Les invités des funérailles se figèrent lorsque le petit garçon éclata de rire à côté du cercueil… puis tout le monde entendit ce qu’il dit.

Les invités des funérailles se figèrent lorsque le petit garçon éclata de rire à côté du cercueil… puis tout le monde entendit ce qu’il dit.

Le petit garçon ne quittait jamais des yeux les portes de l’église.

Tandis que les personnes en deuil essuyaient leurs larmes et que le pasteur poursuivait son discours, il se tenait près du cercueil en souriant doucement, comme s’il savait quelque chose que les autres ignoraient.

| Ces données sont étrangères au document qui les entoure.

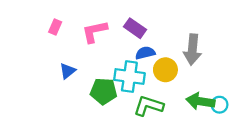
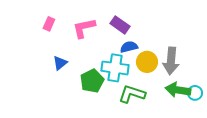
gray arrow: (192, 50) -> (171, 61), moved
green pentagon: (104, 91) -> (92, 81), turned -30

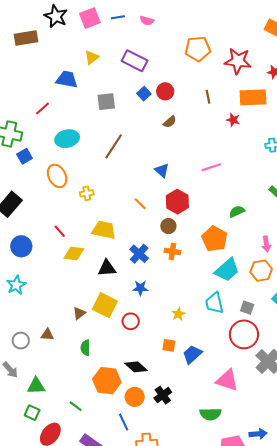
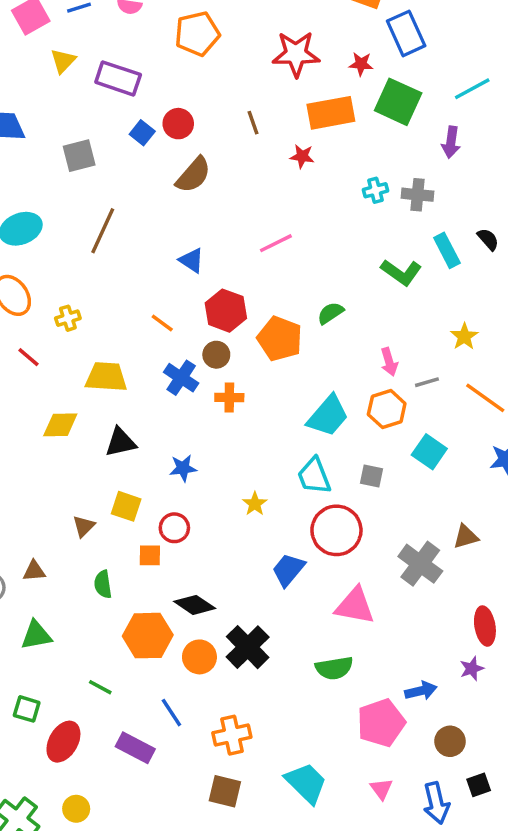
orange pentagon: (198, 49) -> (197, 34), moved
yellow triangle: (92, 57) -> (63, 61), moved
brown semicircle: (170, 122) -> (193, 175), size x1.6
red line: (60, 231) -> (28, 357), moved
orange pentagon: (215, 239) -> (280, 339), moved
blue cross: (139, 254) -> (181, 378), moved
yellow square: (105, 305) -> (126, 506), size x0.7
red circle: (244, 334) -> (336, 530), moved
orange square: (169, 345) -> (150, 555), moved
green triangle: (36, 386) -> (36, 635), moved
black cross: (163, 395) -> (248, 647), size x1.4
blue line: (124, 422) -> (171, 713), moved

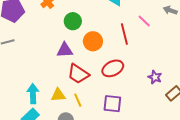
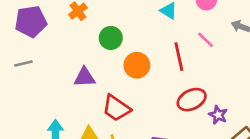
purple triangle: (65, 50) -> (84, 77), moved
red ellipse: (113, 68) -> (192, 100), moved

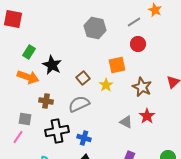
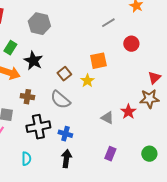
gray line: (134, 22) -> (108, 23), moved
gray hexagon: (95, 28) -> (39, 24), moved
red circle: (138, 44) -> (131, 44), moved
brown star: (142, 87) -> (149, 99), moved, turned -30
gray semicircle: (79, 104) -> (60, 100), turned -115

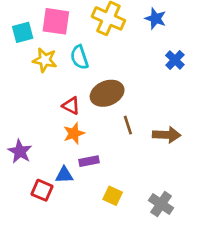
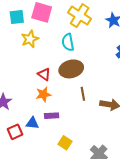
cyan semicircle: (79, 57) -> (68, 42), moved
yellow star: (45, 60) -> (30, 39), turned 30
red square: (42, 190) -> (15, 132), turned 35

Un vieux vétéran s’agenouilla lentement à ses côtés et lui demanda avec douceur :

« Pourquoi regardes-tu sans cesse la porte ? » Sans hésiter, le petit garçon montra l’entrée du doigt.

« Parce que papa a dit qu’il pouvait être en retard parfois. » Quelques invités baissèrent la tête, attristés. D’autres pleurèrent encore davantage.

Puis soudain— Les lourdes portes de l’église grinçèrent et s’ouvrirent. Tout le monde se retourna.

Un homme en uniforme militaire usé se tenait sur le seuil. Maigre. Épuisé. Couvert de cicatrices.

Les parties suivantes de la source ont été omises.